* [What to do]: Omit every picture, and retype the lines that run from the beginning of the data below through the line containing "оплатить в электропоезде", inclusive.

* [Available records]:
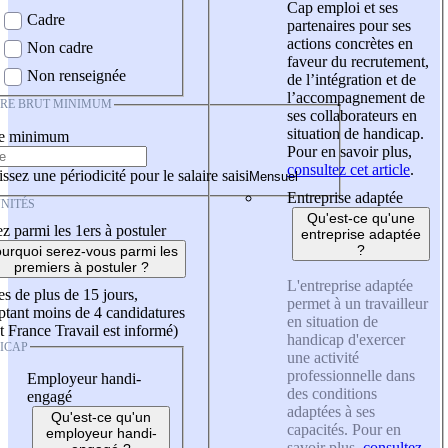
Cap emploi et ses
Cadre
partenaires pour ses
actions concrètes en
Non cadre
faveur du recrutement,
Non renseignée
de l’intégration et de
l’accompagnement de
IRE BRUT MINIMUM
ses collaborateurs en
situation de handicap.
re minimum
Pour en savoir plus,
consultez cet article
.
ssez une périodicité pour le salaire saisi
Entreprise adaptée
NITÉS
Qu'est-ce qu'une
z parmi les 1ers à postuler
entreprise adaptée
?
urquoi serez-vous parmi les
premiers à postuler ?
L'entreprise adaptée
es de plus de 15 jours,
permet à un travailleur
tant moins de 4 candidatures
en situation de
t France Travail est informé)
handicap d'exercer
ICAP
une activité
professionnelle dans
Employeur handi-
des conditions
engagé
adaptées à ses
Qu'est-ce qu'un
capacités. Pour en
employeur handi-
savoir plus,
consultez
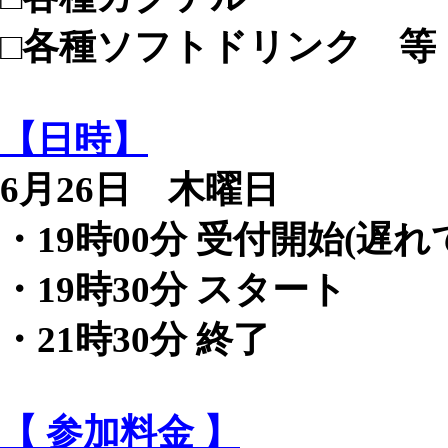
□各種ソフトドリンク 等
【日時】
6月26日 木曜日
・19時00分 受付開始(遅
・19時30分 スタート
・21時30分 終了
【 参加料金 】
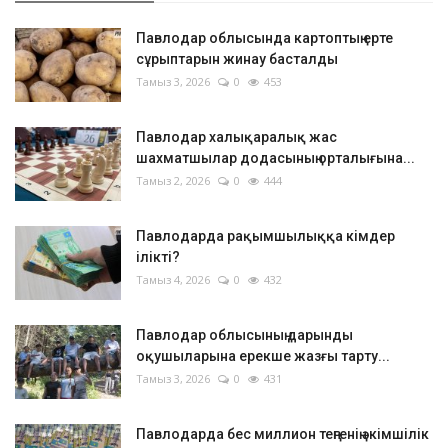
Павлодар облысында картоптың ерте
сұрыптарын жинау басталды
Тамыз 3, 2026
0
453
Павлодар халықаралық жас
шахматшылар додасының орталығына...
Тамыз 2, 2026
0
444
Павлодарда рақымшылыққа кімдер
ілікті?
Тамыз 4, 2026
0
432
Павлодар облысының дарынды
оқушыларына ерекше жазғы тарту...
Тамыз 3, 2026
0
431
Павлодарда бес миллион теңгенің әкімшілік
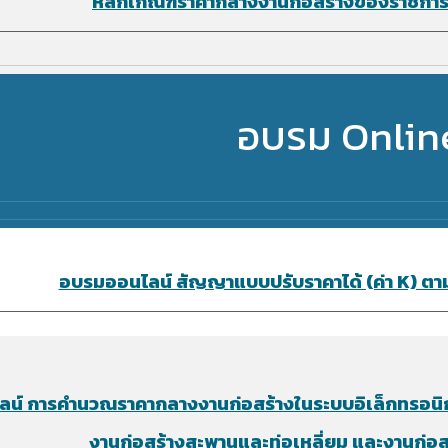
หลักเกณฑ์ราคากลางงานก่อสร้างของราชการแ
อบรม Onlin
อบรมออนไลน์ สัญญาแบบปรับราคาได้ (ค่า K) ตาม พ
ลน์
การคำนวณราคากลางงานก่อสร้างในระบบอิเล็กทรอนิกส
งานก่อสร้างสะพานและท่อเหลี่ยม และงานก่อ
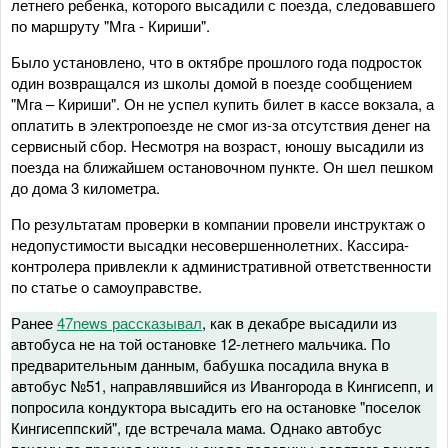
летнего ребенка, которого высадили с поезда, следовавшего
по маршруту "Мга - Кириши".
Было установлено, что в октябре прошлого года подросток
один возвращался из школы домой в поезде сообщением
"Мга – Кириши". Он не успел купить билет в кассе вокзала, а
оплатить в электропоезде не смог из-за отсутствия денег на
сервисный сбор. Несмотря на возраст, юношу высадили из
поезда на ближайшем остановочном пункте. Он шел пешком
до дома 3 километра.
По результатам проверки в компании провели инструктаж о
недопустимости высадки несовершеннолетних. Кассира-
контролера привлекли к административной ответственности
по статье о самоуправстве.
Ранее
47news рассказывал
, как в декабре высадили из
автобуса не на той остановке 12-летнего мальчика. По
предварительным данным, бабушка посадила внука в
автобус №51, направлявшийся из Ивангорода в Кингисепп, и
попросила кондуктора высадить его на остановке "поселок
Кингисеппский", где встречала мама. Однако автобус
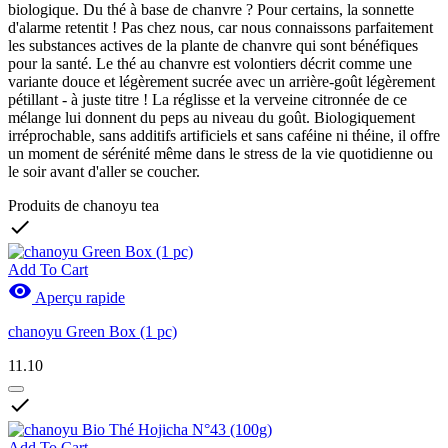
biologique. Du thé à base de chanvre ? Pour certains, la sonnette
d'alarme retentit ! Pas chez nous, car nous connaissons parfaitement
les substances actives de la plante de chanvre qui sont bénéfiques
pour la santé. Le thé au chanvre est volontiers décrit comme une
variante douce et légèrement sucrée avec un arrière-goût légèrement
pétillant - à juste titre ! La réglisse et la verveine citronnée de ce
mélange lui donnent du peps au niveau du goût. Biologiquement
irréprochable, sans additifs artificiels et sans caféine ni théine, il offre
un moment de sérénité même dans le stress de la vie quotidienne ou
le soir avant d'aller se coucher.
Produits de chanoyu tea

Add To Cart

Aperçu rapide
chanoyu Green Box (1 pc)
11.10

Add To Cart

* [Response to the task]:
Cap emploi et ses
Cadre
partenaires pour ses
actions concrètes en
Non cadre
faveur du recrutement,
Non renseignée
de l’intégration et de
l’accompagnement de
IRE BRUT MINIMUM
ses collaborateurs en
situation de handicap.
re minimum
Pour en savoir plus,
consultez cet article
.
ssez une périodicité pour le salaire saisi
Entreprise adaptée
NITÉS
Qu'est-ce qu'une
z parmi les 1ers à postuler
entreprise adaptée
?
urquoi serez-vous parmi les
premiers à postuler ?
L'entreprise adaptée
es de plus de 15 jours,
permet à un travailleur
tant moins de 4 candidatures
en situation de
t France Travail est informé)
handicap d'exercer
ICAP
une activité
professionnelle dans
Employeur handi-
des conditions
engagé
adaptées à ses
Qu'est-ce qu'un
capacités. Pour en
employeur handi-
savoir plus,
consultez
□各種ソフトドリンク 等
【日時】
6月26日 木曜日
・19時00分 受付開始(遅
・19時30分 スタート
・21時30分 終了
【 参加料金 】
Павлодар облысында картоптың ерте
сұрыптарын жинау басталды
Тамыз 3, 2026
0
453
Павлодар халықаралық жас
шахматшылар додасының орталығына...
Тамыз 2, 2026
0
444
Павлодарда рақымшылыққа кімдер
ілікті?
Тамыз 4, 2026
0
432
Павлодар облысының дарынды
оқушыларына ерекше жазғы тарту...
Тамыз 3, 2026
0
431
Павлодарда бес миллион теңгенің әкімшілік
หลักเกณฑ์ราคากลางงานก่อสร้างของราชการแ
อบรม Onlin
อบรมออนไลน์ สัญญาแบบปรับราคาได้ (ค่า K) ตาม พ
ลน์
การคำนวณราคากลางงานก่อสร้างในระบบอิเล็กทรอนิกส
งานก่อสร้างสะพานและท่อเหลี่ยม และงานก่อ
летнего ребенка, которого высадили с поезда, следовавшего
по маршруту "Мга - Кириши".
Было установлено, что в октябре прошлого года подросток
один возвращался из школы домой в поезде сообщением
"Мга – Кириши". Он не успел купить билет в кассе вокзала, а
оплатить в электропоезде не смог из-за отсутствия денег на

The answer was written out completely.